I can’t remember how it happened but he suddenly started to unzip my pants and just as I saw that they were too tight and that my panties would undress automatically as well I stopped him and did it myself. He told me I should lie on my stomach, but I didn’t want to so I lied on my side. I was about to ask him if we could just cuddle as he said earlier, when he put me on my stomach and I froze again. I was shocked and my body tensed up and he kept saying I shall relax when he started groping me. He put me on my back and removed my panties. I couldn’t speak or think a single word, but my legs wouldn’t open as he tried to open them. I don’t remember how I myself or he got me to open them and I still feel incredibly ashamed about my body’s reaction to him giving me oral. After that he then put me in a sitting position and took off my blouse and my bra and pushed me on his bed again. I felt like a doll, I wouldn’t move a single limb. He positioned my hands around his neck in his hair and I just lied there while he groped me. He then moved me on my side and got a condom. He told me to open it and I did what he told me to. It was painful because of the position he forced me in with his hands (my back would hurt for five days) and me being extremely tensed. I wouldn’t look at him, I just heard him saying again that I should relax and that I shouldn’t move. I asked him what he was doing (forcing me in this position) but he just told me to relax again.

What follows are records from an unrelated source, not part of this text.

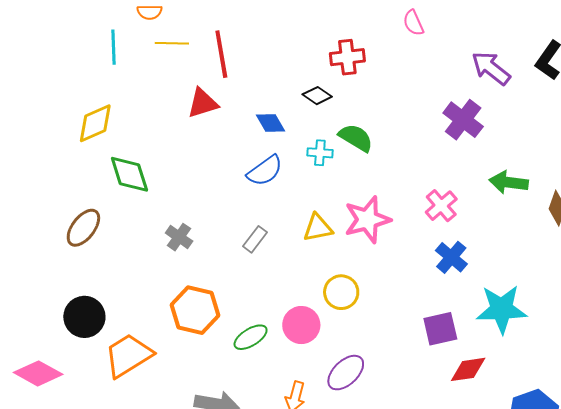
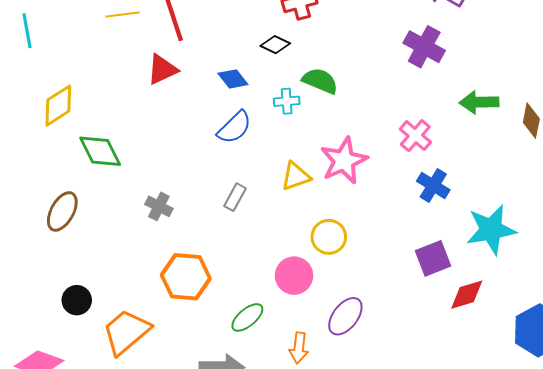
cyan line: (114, 47) -> (27, 31), moved
black circle: (84, 317) -> (77, 300), size x0.7
green ellipse: (251, 337) -> (247, 317), moved

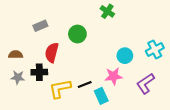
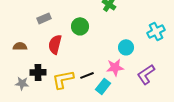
cyan cross: (155, 49) -> (156, 31), moved
black cross: (39, 72) -> (38, 72), moved
gray star: (18, 77) -> (22, 83), moved
cyan rectangle: (101, 96) -> (103, 86), turned 63

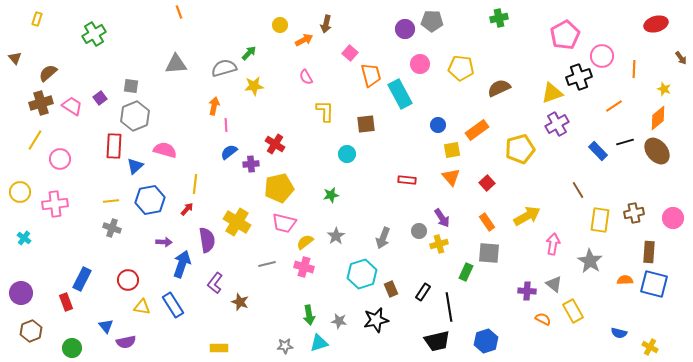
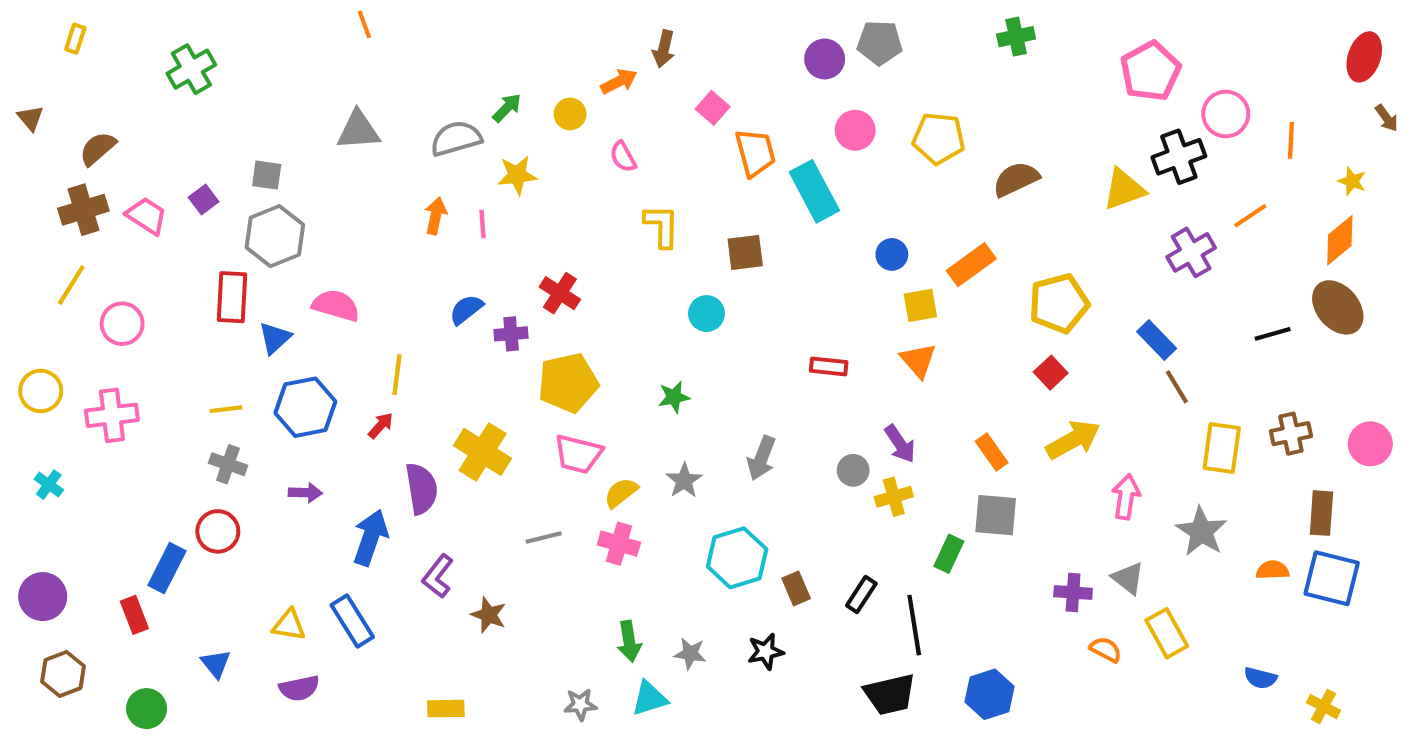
red ellipse: (656, 24) -> (1364, 57), moved, turned -55
yellow circle: (280, 25) -> (570, 114), moved
purple cross: (557, 124) -> (1191, 252), moved
pink line: (226, 125) -> (483, 224), moved
black line: (625, 142) -> (1273, 334), moved
blue rectangle: (598, 151) -> (1157, 340), moved
red square: (487, 183) -> (1051, 373), moved
gray arrow: (383, 238) -> (761, 458), moved
purple arrow: (164, 242) -> (305, 493), moved
red circle: (128, 280) -> (218, 531), moved
black star: (376, 320) -> (766, 652), size x0.7
purple semicircle: (126, 342) -> (299, 688), moved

When it was over and he was in the bathroom I felt strangely euphoric and relieved. When he came back he asked me if I was okay and I said yes. He asked me if it hurt and I said no. He wanted to cuddle but I still wouldn’t touch him, so he again took my arm and positioned it around himself, while I was tensing up. After about 5-10 minutes I left.

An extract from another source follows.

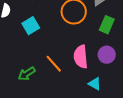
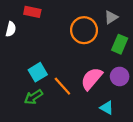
cyan square: (31, 26) -> (38, 72), moved
pink semicircle: (81, 57) -> (92, 79), turned 45

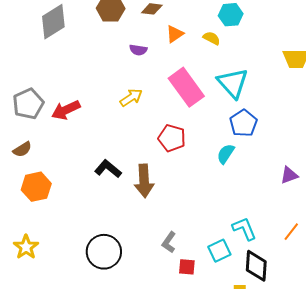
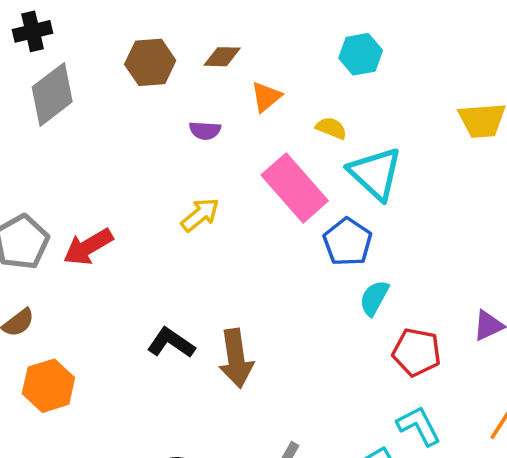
yellow semicircle: (212, 38) -> (331, 128), moved
blue pentagon: (243, 123) -> (348, 242), moved
red pentagon: (172, 138) -> (417, 352), moved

I don’t know what happened and my brain can’t figure this out. Was that some kind of assault or am I overreacting? I didn’t want him to do any of these things he did and I feel like my brain and voice just left me there in this situation all alone. And my reaction really scared the hell out of me. It was just plain horrible and I’m so scared that something like that could happen again with someone else. I feel really messed up. (I'm even paranoid that he might read this thinking I'm messed up for doubting the whole thing being consensual/ that I'm overreacting) I think I'm a mess. I can't talk to any of my friends about what happened, because I don't know if I could handle certain reactions coming from them. So I really hope that somone here might be able to help me figuring out what happened.